Wieland Richter hatte einen schweren Tag hinter sich gebracht. Die Arbeit nervte wieder einmal vollkommen. Sein Chef hatte ihn kurz vor der Mittagspause in sein Büro kommen lassen. Richter hatte kein gutes Gefühl bei er Sache und er sollte sich nicht getäuscht haben.
Bentner, Richters Chef und direkter Vorgesetzter, eröffnete ihm in einigen knappen Worten, das er ab Montag die Metal – und Farbabteilung des Baumarktes vertretungsweise zu übernehmen hätte. Der zuständige Abteilungsleiter war kurzfristig in einen anderen Markt der Kette als Fillialleiter versetzt worden.
Schon wieder hatte man ihn übergangen. Das fünfte mal. Doch es Überraschte ihn nicht wirklich. Vor einigen Tagen hatte er einen seltsamen Traum gehabt. Eine Art Vorahnung des kommenden Schlamassels. Richter hatte schon häufiger derartige Träume gehabt. Mal betrafen sie ihn selbst und sein Leben.
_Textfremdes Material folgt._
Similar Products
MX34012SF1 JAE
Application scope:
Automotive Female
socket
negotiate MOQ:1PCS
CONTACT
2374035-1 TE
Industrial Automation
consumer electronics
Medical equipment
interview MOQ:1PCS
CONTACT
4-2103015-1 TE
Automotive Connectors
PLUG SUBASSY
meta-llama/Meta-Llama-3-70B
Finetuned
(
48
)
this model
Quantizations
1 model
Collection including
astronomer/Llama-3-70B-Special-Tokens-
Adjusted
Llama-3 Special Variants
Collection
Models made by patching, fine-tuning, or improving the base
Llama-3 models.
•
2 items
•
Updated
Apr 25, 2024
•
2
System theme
Andere male waren Freunde oder Bekannte in diesen Bildern aufgetreten.
Richter machte sich keine weiteren Gedanken über diese Vorkommnisse. Er kannte dies schon aus seiner Kindheit. Seine Großmutter hatte ihn eines Tages – er war gerade fünf Jahre alt geworden – bei Seite genommen und ihn gefragt, ob er manchmal von Dingen Träumte, die dann tatsächlich geschahen. Er hatte damals nur genickt.
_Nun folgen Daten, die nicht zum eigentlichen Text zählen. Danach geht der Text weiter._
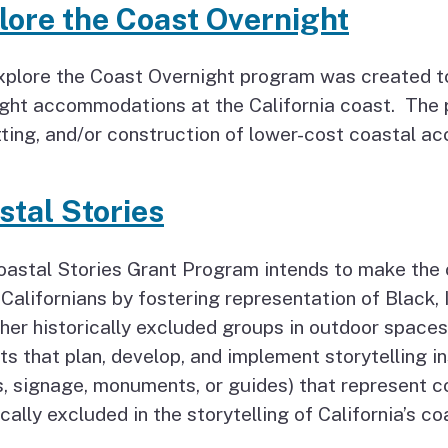
lore the Coast Overnight
plore the Coast Overnight program was created to
ght accommodations at the California coast. The 
ting, and/or construction of lower-cost coastal a
stal Stories
oastal Stories Grant Program intends to make the
l Californians by fostering representation of Black
her historically excluded groups in outdoor spaces 
ts that plan, develop, and implement storytelling in
, signage, monuments, or guides) that represent 
ically excluded in the storytelling of California’s c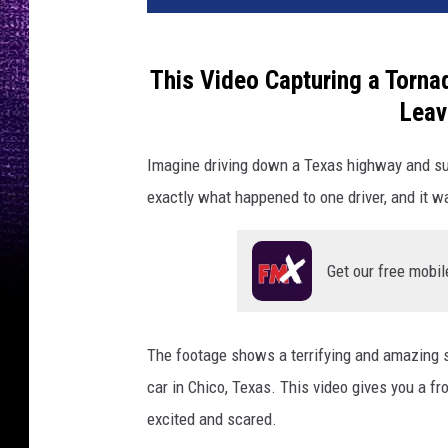
This Video Capturing a Tornad
Leav
Imagine driving down a Texas highway and su
exactly what happened to one driver, and it wa
Get our free mobil
The footage shows a terrifying and amazing s
car in Chico, Texas. This video gives you a fr
excited and scared.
„Das ist nichts, wovor du dich fürchten mußt, Junge. Es ist eine ganz besondere Gabe und du solltest sie zum Wohle deiner Mitmenschen einsetzen. Sie werden es nicht immer verstehen und sie werden dich vielleicht sogar fürchten. Aber verleugne sie nicht, diese Gabe. Du darfst sie nicht ignorieren, hörst du? Sie läßt sich nicht einfach so vergessen wie ein alter Schuh. Wenn du sie leugnest, wird es schlimm für dich!“
Die alte Frau hatte diese Worte in ernstem Tonfall an ihn gerichtet. Es war das letzte Gespräch, das Richter mit ihr führte. Einen Tag später starb sie beim Beerenpflücken. Richter hatte das aber schon gewußt, als er mit ihr sprach. Doch er schwieg darüber. Wie so oft.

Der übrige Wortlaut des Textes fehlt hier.